Furthermore, it may be equally suitable to omit the backdrop altogether. Thus, for certain applications it may be advantageous to have ordinary walls, furniture, etc. in the background.
Referring to Figure 3, a method of cropping images 50 in accordance with the principles of the claimed invention includes the step of obtaining a digital base image 52. The base image is used to generate baseline information regarding background conditions, and does not include a human subject. However, the base image includes the area wherein the human subject is anticipated to be when he or she is subsequently imaged. The base image includes a plurality of pixels.

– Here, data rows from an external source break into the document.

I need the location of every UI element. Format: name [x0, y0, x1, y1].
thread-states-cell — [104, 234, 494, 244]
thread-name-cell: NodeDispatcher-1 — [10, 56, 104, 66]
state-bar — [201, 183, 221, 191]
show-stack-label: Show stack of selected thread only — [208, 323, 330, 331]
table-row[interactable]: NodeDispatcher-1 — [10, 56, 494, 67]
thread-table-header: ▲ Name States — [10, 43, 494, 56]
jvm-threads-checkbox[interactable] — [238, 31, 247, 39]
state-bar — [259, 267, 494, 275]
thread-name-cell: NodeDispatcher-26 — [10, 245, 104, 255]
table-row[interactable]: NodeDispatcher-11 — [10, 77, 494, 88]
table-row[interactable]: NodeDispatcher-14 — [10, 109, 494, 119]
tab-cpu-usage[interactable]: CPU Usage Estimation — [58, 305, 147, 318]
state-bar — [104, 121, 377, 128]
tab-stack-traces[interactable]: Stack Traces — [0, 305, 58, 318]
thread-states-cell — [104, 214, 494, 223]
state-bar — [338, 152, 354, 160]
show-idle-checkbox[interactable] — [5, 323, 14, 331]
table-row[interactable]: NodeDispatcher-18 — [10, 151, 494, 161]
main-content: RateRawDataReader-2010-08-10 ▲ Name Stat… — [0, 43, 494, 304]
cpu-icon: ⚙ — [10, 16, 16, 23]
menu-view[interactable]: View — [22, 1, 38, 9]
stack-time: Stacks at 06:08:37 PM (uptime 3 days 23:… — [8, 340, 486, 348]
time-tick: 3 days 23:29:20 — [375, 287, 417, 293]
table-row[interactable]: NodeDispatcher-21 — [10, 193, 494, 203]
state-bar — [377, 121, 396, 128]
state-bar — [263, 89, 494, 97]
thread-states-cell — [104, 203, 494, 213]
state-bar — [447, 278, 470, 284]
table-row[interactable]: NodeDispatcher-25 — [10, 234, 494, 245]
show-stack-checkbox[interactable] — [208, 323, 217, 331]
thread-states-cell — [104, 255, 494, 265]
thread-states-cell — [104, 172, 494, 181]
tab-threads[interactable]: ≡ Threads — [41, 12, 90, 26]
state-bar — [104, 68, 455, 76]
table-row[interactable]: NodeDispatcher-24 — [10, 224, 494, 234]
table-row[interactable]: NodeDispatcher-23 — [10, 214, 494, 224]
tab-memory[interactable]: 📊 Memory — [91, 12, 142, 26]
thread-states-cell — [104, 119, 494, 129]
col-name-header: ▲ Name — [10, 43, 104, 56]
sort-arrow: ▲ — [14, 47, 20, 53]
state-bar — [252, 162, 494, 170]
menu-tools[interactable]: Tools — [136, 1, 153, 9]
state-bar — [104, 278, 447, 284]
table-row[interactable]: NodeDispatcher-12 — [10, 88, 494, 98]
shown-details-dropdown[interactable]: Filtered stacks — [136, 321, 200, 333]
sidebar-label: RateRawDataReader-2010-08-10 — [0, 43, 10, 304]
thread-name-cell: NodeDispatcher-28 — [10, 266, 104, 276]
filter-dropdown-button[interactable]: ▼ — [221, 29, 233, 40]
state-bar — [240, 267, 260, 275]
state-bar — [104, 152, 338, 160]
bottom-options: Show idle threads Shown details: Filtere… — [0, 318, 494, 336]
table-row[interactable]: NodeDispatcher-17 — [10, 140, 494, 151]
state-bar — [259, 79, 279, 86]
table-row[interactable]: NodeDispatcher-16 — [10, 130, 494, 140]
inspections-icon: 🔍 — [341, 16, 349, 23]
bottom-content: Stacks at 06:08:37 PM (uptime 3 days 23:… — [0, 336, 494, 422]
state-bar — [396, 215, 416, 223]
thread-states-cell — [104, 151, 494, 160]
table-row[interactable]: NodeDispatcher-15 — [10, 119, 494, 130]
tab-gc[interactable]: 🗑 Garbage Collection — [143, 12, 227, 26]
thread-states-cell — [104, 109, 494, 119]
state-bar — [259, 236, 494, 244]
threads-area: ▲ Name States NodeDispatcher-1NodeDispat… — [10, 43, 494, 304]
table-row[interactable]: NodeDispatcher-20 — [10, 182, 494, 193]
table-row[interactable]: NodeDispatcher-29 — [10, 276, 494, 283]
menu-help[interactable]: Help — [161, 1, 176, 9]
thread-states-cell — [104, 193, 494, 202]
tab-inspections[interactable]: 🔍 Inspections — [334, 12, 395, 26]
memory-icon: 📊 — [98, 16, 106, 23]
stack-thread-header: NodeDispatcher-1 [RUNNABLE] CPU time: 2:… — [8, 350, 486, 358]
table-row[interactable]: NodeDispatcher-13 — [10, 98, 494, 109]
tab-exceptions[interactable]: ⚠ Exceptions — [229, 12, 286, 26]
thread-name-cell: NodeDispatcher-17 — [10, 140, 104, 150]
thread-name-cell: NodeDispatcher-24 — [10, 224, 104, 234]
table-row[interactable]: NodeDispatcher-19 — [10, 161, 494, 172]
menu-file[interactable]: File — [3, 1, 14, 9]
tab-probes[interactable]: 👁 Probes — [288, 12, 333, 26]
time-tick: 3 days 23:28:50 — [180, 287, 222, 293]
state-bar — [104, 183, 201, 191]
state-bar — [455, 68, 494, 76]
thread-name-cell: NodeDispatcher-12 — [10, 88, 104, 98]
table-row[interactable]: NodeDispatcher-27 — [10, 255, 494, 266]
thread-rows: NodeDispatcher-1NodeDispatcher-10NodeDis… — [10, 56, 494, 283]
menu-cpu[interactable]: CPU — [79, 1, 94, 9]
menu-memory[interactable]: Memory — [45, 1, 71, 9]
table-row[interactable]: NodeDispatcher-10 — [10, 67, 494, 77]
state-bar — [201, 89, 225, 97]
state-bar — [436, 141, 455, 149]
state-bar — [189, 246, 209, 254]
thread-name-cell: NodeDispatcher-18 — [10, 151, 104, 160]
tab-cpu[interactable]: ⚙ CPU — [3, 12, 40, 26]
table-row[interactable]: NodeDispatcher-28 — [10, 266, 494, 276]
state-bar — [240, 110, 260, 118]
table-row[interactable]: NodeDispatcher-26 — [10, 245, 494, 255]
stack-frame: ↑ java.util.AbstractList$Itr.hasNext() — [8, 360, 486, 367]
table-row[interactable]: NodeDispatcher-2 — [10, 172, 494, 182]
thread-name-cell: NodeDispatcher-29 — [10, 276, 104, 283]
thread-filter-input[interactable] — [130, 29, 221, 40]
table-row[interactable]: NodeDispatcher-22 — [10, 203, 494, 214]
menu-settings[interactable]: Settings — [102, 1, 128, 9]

It is noted that, in embodiments wherein the first imager 12 is a video imager, the base image may be obtained 52 as a captured still image. Likewise, the capture image may be obtained 62 as a captured still image. Capturing images and devices for capturing images are well known, and are not described further herein.
In addition, it is emphasized that while Figure 9 (described previously) shows an embodiment having two imagers and two processors, as shown in Figure 2 and described therein it may also be suitable to utilize only a single imager and a single processor.

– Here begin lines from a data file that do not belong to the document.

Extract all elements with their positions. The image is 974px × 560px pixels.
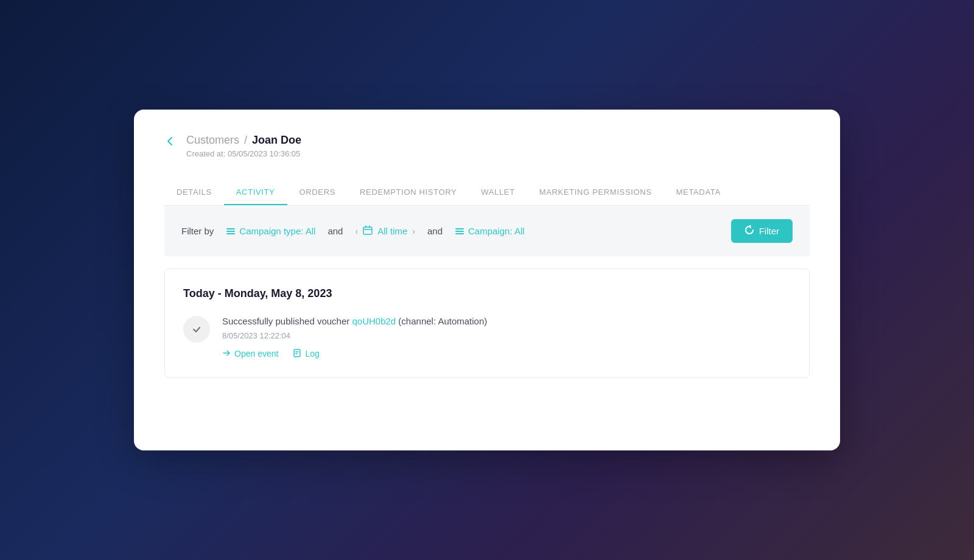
and-connector-2: and (427, 226, 443, 236)
breadcrumb-customers-link[interactable]: Customers (186, 134, 239, 147)
tab-activity[interactable]: ACTIVITY (224, 180, 287, 205)
filter-button-label: Filter (759, 226, 779, 236)
event-title: Successfully published voucher qoUH0b2d … (222, 315, 791, 329)
tab-wallet[interactable]: WALLET (469, 180, 527, 205)
tabs-nav: DETAILS ACTIVITY ORDERS REDEMPTION HISTO… (164, 180, 810, 206)
date-prev-arrow[interactable]: ‹ (355, 226, 358, 236)
created-at-label: Created at: 05/05/2023 10:36:05 (186, 149, 301, 158)
event-status-icon (183, 316, 210, 343)
breadcrumb-nav: Customers / Joan Doe (186, 134, 301, 147)
svg-rect-5 (455, 231, 464, 232)
campaign-filter[interactable]: Campaign: All (455, 226, 525, 236)
calendar-icon (363, 225, 373, 237)
open-event-label: Open event (234, 349, 278, 359)
open-event-action[interactable]: Open event (222, 349, 278, 359)
voucher-code-link[interactable]: qoUH0b2d (352, 316, 396, 326)
campaign-list-icon (455, 226, 464, 236)
filter-button[interactable]: Filter (731, 219, 793, 243)
svg-rect-7 (294, 349, 300, 357)
list-icon (226, 226, 236, 236)
tab-redemption-history[interactable]: REDEMPTION HISTORY (348, 180, 469, 205)
activity-section: Today - Monday, May 8, 2023 Successfully… (164, 268, 810, 378)
svg-rect-3 (363, 227, 372, 234)
log-label: Log (305, 349, 319, 359)
campaign-label: Campaign: All (468, 226, 525, 236)
event-timestamp: 8/05/2023 12:22:04 (222, 331, 791, 340)
svg-rect-0 (226, 228, 235, 229)
campaign-type-filter[interactable]: Campaign type: All (226, 226, 315, 236)
date-filter-label: All time (377, 226, 407, 236)
filter-by-label: Filter by (181, 226, 214, 236)
breadcrumb: Customers / Joan Doe Created at: 05/05/2… (186, 134, 301, 158)
activity-date-heading: Today - Monday, May 8, 2023 (183, 287, 791, 300)
arrow-right-icon (222, 349, 231, 359)
svg-rect-6 (455, 233, 464, 234)
breadcrumb-current-page: Joan Doe (252, 134, 301, 147)
event-item: Successfully published voucher qoUH0b2d … (183, 315, 791, 359)
log-action[interactable]: Log (293, 349, 319, 359)
filter-refresh-icon (745, 225, 754, 237)
date-filter[interactable]: ‹ All time › (355, 225, 415, 237)
event-content: Successfully published voucher qoUH0b2d … (222, 315, 791, 359)
filter-bar: Filter by Campaign type: All and ‹ (164, 206, 810, 256)
page-header: Customers / Joan Doe Created at: 05/05/2… (164, 134, 810, 158)
campaign-type-label: Campaign type: All (239, 226, 315, 236)
main-card: Customers / Joan Doe Created at: 05/05/2… (134, 110, 840, 450)
tab-details[interactable]: DETAILS (164, 180, 224, 205)
and-connector-1: and (328, 226, 343, 236)
event-actions: Open event Log (222, 349, 791, 359)
date-next-arrow[interactable]: › (412, 226, 415, 236)
event-description-suffix: (channel: Automation) (398, 316, 487, 326)
svg-rect-1 (226, 231, 235, 232)
breadcrumb-separator: / (244, 134, 247, 147)
tab-metadata[interactable]: METADATA (664, 180, 733, 205)
svg-rect-2 (226, 233, 235, 234)
back-button[interactable] (164, 135, 177, 147)
tab-marketing-permissions[interactable]: MARKETING PERMISSIONS (527, 180, 664, 205)
svg-rect-4 (455, 228, 464, 229)
log-icon (293, 349, 301, 359)
event-description-prefix: Successfully published voucher (222, 316, 349, 326)
tab-orders[interactable]: ORDERS (287, 180, 348, 205)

A method 50 in accordance with the principles of the claimed invention also includes the step of identifying an area of interest 54. The region of interest is that portion of the images to be taken that is to be processed using the
method of the claimed invention. As such, it is chosen with a size, shape, and location such that it includes the likely area of subjects' faces, so as to be of best use in obtaining clear facial images. An exemplary base image 200 is illustrated in Figure 5, with an exemplary region of interest 202 marked thereon. It is noted that in actual application, although the region of interest 202 must be identified, and information retained, the region of interest 202 need not be continuously indicated visually as in Figure 5. It will be appreciated by those knowledgeable in the art that the base image 200 and the region of interest 202 are exemplary only. It will also be appreciated by those knowledgeable in the art that the area of interest 202 may be substantially larger than the total area of a single face, so as to accommodate variations in the height of different subjects, various positions (i.e. sitting or standing), etc.

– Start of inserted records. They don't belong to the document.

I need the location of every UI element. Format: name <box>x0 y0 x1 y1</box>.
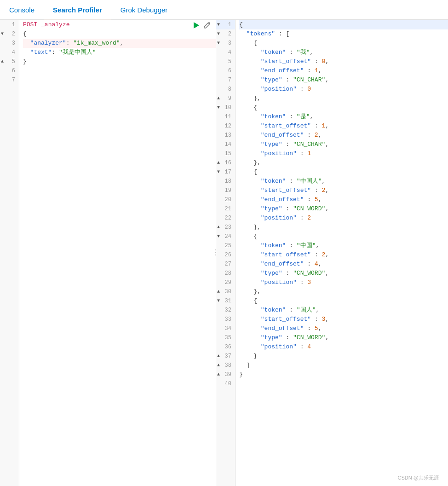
panel-drag-handle[interactable]: ⋮ <box>213 20 218 486</box>
line-number: 11 <box>216 112 235 122</box>
line-number: ▼2 <box>0 29 19 39</box>
line-number: 15 <box>216 149 235 158</box>
top-nav: Console Search Profiler Grok Debugger <box>0 0 448 20</box>
code-line: "position" : 3 <box>239 278 448 287</box>
code-line: } <box>239 370 448 379</box>
svg-point-1 <box>208 23 210 24</box>
line-number: ▲23 <box>216 223 235 232</box>
play-icon <box>192 21 200 29</box>
line-number: 33 <box>216 315 235 324</box>
code-line: }, <box>239 223 448 232</box>
left-panel: 1▼234▲567 POST _analyze{ "analyzer": "ik… <box>0 20 216 486</box>
code-line: { <box>239 168 448 177</box>
code-line: "start_offset" : 2, <box>239 186 448 195</box>
code-line: }, <box>239 94 448 103</box>
line-number: ▼31 <box>216 296 235 306</box>
code-line <box>23 66 216 75</box>
code-line: { <box>239 232 448 241</box>
code-line <box>239 379 448 388</box>
run-button[interactable] <box>192 21 200 31</box>
line-number: 34 <box>216 324 235 333</box>
line-number: 7 <box>0 75 19 85</box>
code-line: "tokens" : [ <box>239 29 448 39</box>
tab-search-profiler[interactable]: Search Profiler <box>44 0 111 20</box>
code-line: "start_offset" : 0, <box>239 57 448 66</box>
line-number: ▲5 <box>0 57 19 66</box>
code-line: "start_offset" : 2, <box>239 250 448 260</box>
line-number: ▼10 <box>216 103 235 112</box>
code-line: { <box>239 39 448 48</box>
drag-handle-dots: ⋮ <box>212 249 219 257</box>
fold-indicator[interactable]: ▼ <box>1 29 4 39</box>
settings-button[interactable] <box>203 21 211 31</box>
code-line: "type" : "CN_CHAR", <box>239 140 448 149</box>
line-number: 8 <box>216 85 235 94</box>
code-line: "token" : "中国人", <box>239 177 448 186</box>
wrench-icon <box>203 21 211 29</box>
code-line: "end_offset" : 4, <box>239 260 448 269</box>
code-line: "analyzer": "ik_max_word", <box>23 39 216 48</box>
line-number: ▼3 <box>216 39 235 48</box>
code-line: "type" : "CN_WORD", <box>239 204 448 214</box>
line-number: ▲38 <box>216 361 235 370</box>
code-line: "type" : "CN_CHAR", <box>239 75 448 85</box>
line-number: 27 <box>216 260 235 269</box>
code-line: "end_offset" : 5, <box>239 324 448 333</box>
left-code-lines[interactable]: POST _analyze{ "analyzer": "ik_max_word"… <box>19 20 216 486</box>
main-content: 1▼234▲567 POST _analyze{ "analyzer": "ik… <box>0 20 448 486</box>
tab-grok-debugger[interactable]: Grok Debugger <box>111 0 177 20</box>
right-code-lines[interactable]: { "tokens" : [ { "token" : "我", "start_o… <box>235 20 448 486</box>
code-line: { <box>239 20 448 29</box>
line-number: 18 <box>216 177 235 186</box>
line-number: ▼24 <box>216 232 235 241</box>
code-line: POST _analyze <box>23 20 216 29</box>
tab-console[interactable]: Console <box>0 0 44 20</box>
line-number: ▼2 <box>216 29 235 39</box>
line-number: 6 <box>216 66 235 75</box>
fold-indicator[interactable]: ▲ <box>1 57 4 66</box>
right-code-area: ▼1▼2▼345678▲9▼101112131415▲16▼1718192021… <box>216 20 448 486</box>
code-line: "type" : "CN_WORD", <box>239 269 448 278</box>
code-line: "token" : "国人", <box>239 306 448 315</box>
code-line: "token" : "是", <box>239 112 448 122</box>
code-line: "start_offset" : 3, <box>239 315 448 324</box>
code-line: { <box>239 296 448 306</box>
line-number: ▼17 <box>216 168 235 177</box>
left-line-numbers: 1▼234▲567 <box>0 20 19 486</box>
left-toolbar <box>192 21 211 31</box>
line-number: ▼1 <box>216 20 235 29</box>
line-number: 40 <box>216 379 235 388</box>
svg-marker-0 <box>194 22 199 29</box>
code-line: "position" : 1 <box>239 149 448 158</box>
code-line: { <box>239 103 448 112</box>
line-number: 6 <box>0 66 19 75</box>
line-number: 28 <box>216 269 235 278</box>
line-number: 19 <box>216 186 235 195</box>
line-number: 4 <box>216 48 235 57</box>
code-line: "end_offset" : 5, <box>239 195 448 204</box>
code-line: "text": "我是中国人" <box>23 48 216 57</box>
line-number: ▲9 <box>216 94 235 103</box>
code-line: "token" : "我", <box>239 48 448 57</box>
line-number: 32 <box>216 306 235 315</box>
right-panel: ▼1▼2▼345678▲9▼101112131415▲16▼1718192021… <box>216 20 448 486</box>
line-number: 13 <box>216 131 235 140</box>
code-line: } <box>23 57 216 66</box>
code-line <box>23 75 216 85</box>
line-number: 1 <box>0 20 19 29</box>
code-line: "start_offset" : 1, <box>239 122 448 131</box>
line-number: 21 <box>216 204 235 214</box>
line-number: 36 <box>216 342 235 352</box>
line-number: ▲39 <box>216 370 235 379</box>
code-line: "position" : 4 <box>239 342 448 352</box>
line-number: ▲16 <box>216 158 235 168</box>
line-number: 29 <box>216 278 235 287</box>
line-number: 3 <box>0 39 19 48</box>
line-number: ▲37 <box>216 352 235 361</box>
code-line: "position" : 0 <box>239 85 448 94</box>
line-number: 7 <box>216 75 235 85</box>
line-number: 35 <box>216 333 235 342</box>
code-line: }, <box>239 287 448 296</box>
watermark: CSDN @其乐无涯 <box>398 474 439 481</box>
code-line: "end_offset" : 2, <box>239 131 448 140</box>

Identifying the region of interest 54 may be done in an essentially arbitrary manner, as it is a convenience for data handling. Returning to Figure 3, in a preferred embodiment of a method in accordance with the principles of the claimed invention, identification of the region of interest 54 is performed by selecting a portion of the base image, for example with a mouse, as it is displayed on a video screen. However, this is exemplary only, and other methods for identifying a region of interest may be equally suitable. A method of cropping images 50 in accordance with the principles of the claimed invention includes the step of sampling the region of interest in the base image 56. A plurality of base samples are identified in the base image, the base samples then being used for further analysis. A wide variety of base sample sizes, locations, numbers, and distributions may be suitable. An exemplary plurality of base samples 204 is illustrated in Figure 6, as distributed across the base image 200 illustrated in Figure 5.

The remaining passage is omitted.